Contrary to popular opinion, the late, degenerate empire is a means of shifting wealth and power from the people who earn it to the people with good lobbyists, connections, status, etc. That’s politics, and it gets dirtier, and more costly, as time goes by. ‘The People’ who pay the bills don’t have time for it. But the insiders who get the loot work at it full time.
It’s the road to imperial decline. And the only ‘off ramps’ are disasters — bankruptcy, hyperinflation, (a losing) war, revolution, or plague.
But the final crisis is probably years in the future. No point in worrying about it.
Meanwhile, from academia, (as reported in the Wall Street Journal) comes more evidence that you don’t rich just by holding stocks ‘for the long run.’ Professor Edward McQuarrie has buried himself in trading records going back to 1792. McQuarrie’s number crunching shows long periods when stocks lose money. They lost a total of 37.4% in the 10-year span leading to 2009, for example. So were they losers in the 10 years before September ’74, August ’39, June ’21, October 1857, and April 1842.

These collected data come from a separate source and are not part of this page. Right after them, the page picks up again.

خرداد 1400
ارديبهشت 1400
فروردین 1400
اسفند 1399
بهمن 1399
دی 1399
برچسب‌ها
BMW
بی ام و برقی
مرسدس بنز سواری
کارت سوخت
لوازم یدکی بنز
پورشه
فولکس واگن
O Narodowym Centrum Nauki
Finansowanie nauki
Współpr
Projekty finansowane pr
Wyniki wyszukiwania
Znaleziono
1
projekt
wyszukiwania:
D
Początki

Stocks can also lose money for 20-year periods. McQuarrie names a couple of them. And it’s not just a US phenomenon. Italian stocks lost money for 20 years. So did those of Japan, Norway, Germany, and Switzerland.
What’s worse…the typical stock has “negative cumulative returns during the period of [its] existence within the 1925- 2023 period.”

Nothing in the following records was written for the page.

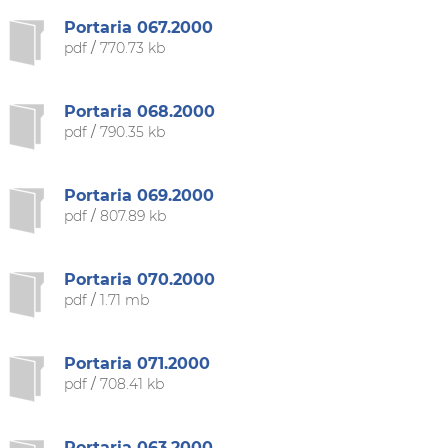
Portaria 067.2000
pdf
/
770.73 kb
Portaria 068.2000
pdf
/
790.35 kb
Portaria 069.2000
pdf
/
807.89 kb
Portaria 070.2000
pdf
/
1.71 mb
Portaria 071.2000
pdf
/
708.41 kb
Portaria 063.2000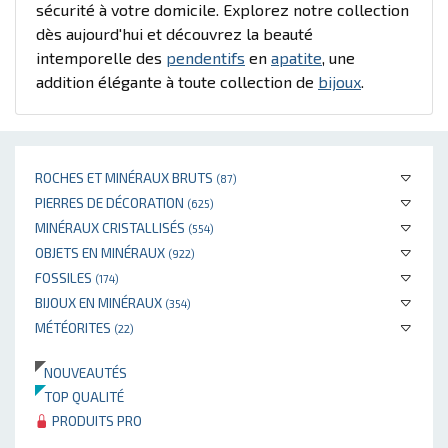
sécurité à votre domicile. Explorez notre collection
dès aujourd'hui et découvrez la beauté
intemporelle des
pendentifs
en
apatite
, une
addition élégante à toute collection de
bijoux
.
ROCHES ET MINÉRAUX BRUTS
(87)
PIERRES DE DÉCORATION
(625)
MINÉRAUX CRISTALLISÉS
(554)
OBJETS EN MINÉRAUX
(922)
FOSSILES
(174)
BIJOUX EN MINÉRAUX
(354)
MÉTÉORITES
(22)
NOUVEAUTÉS
TOP QUALITÉ
PRODUITS PRO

This is a shocking disclosure. It tells us that not only might you fall into a 10- or 20-year period in which you lose money…the odds are better than 50-50 that the stocks you buy will never make you any money. Statistically, more than half your investments will be losers. Whether you hold them for the short run or the long term…you’ll be wasting your time.
The key insight from this is that you don’t want to own the ‘average’ stock…and you don’t want to be heavily invested in stocks during a period when they are going down.
As to the second point, our trading system might help. If you look back at McQuarrie’s numbers, you will notice that those 10-year periods of negative returns didn’t show up randomly. In the 10 years up to 2009, for example, investors lost 37% of their money. But what did they expect?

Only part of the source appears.